In terms of Yahoo! ranks, Martin Prado has been the seventh most valuable fantasy third baseman, one behind Adrian Beltre and one ahead of David Freese. Despite having just two home runs, Prado has seen a big bounce back from his poor and injury riddled 2011 season, and should be able to sustain solid numbers close to his career averages for the remainder of the season.
In comparing Prado’s .307/.350/.459 All-Star season in 2010 to his current .314/.384/.450 mark this year, the first thing that is noticed is an improved command of the strike zone. In seeing a near identical amount of pitchers per plate appearance (3.94 in ’10 to 3.98 in ’12), Prado has turned his walk-to-strikeout ratio from 0.47 to 0.88. The big improvement in both his walk and strikeout rates points to his performance being sustainable, which is obviously a good sign for any current or prospective owner.

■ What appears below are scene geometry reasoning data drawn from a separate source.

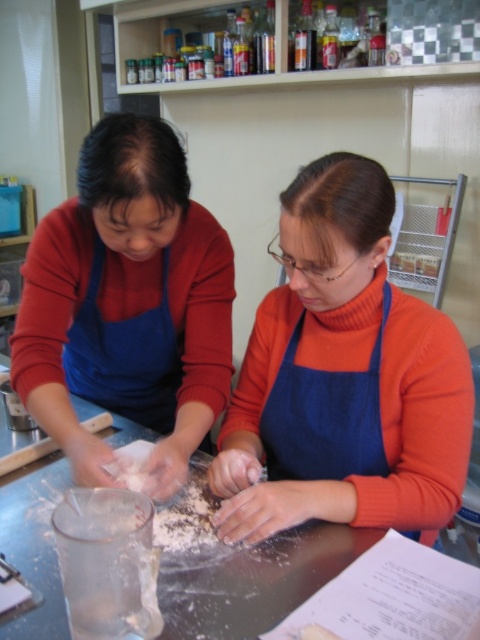 Question: Is blue fabric apron at center wider than metallic gray table at center?

Choices:
 (A) no
 (B) yes

Answer: (A)

Question: Which object is closer to the camera taking this photo?

Choices:
 (A) blue fabric apron at center
 (B) metallic gray table at center

Answer: (B)

Question: Which of the following is the farthest from the observer?

Choices:
 (A) (28, 637)
 (B) (352, 275)

Answer: (B)

Question: Is blue fabric apron at center to the left of metallic gray table at center from the viewer's perspective?

Choices:
 (A) no
 (B) yes

Answer: (A)

Question: Is blue fabric apron at center closer to the viewer compared to metallic gray table at center?

Choices:
 (A) yes
 (B) no

Answer: (B)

While his BABIP seems high at .341, Prado’s hit tool is comparable with many of the top hitters in the game. Since his 503 PA season in 2009, Prado has a BABIP of .331, .335, .266, .341. The more you look at his poor season last year, the more it looks like an aberration, and has once again made Prado an underrated fantasy player.
Hurting Prado’s value is his loss of 2B eligibility, which is unfortunate. The Braves are basically unwilling to play him at second at all, with Dan Uggla seeing more-or-less every start at the position and Prado not even seeing an inning at the position since 2010. Even so, having outfield and third base eligibility is a plus.
One dimension of Prado’s game that has gone unnoticed is his stolen base ability. The Braves seem to be running more so than in recent memory, with Jason Heyward and Prado already matching their stolen base total of last season. Prado is four for five in stolen base attempts, and is just one off his career high of five. He will never be a speed demon, and he is actually rather ineffective at stealing bases, with a career SB/CS ratio of 17-16 and an awful 4-8 mark last year. Even so, most leagues count for just stolen bases, and if the Braves are willing to run him consistently, he could nab 15 or so bases — he is currently on pace for 17. Along with 10-15 home runs and the potential for 100 runs near the top of a potent Braves lineup, Prado could become a four-category performer.
While he will never be a leader at the position in any single category, being able to perform in several areas is a plus quality for a relatively weak and currently injury-saddled position. If Prado can sustain his high quality walk-to-strikeout rate along with the occasional stolen base and home run, he should be a valuable player for the remainder of the season.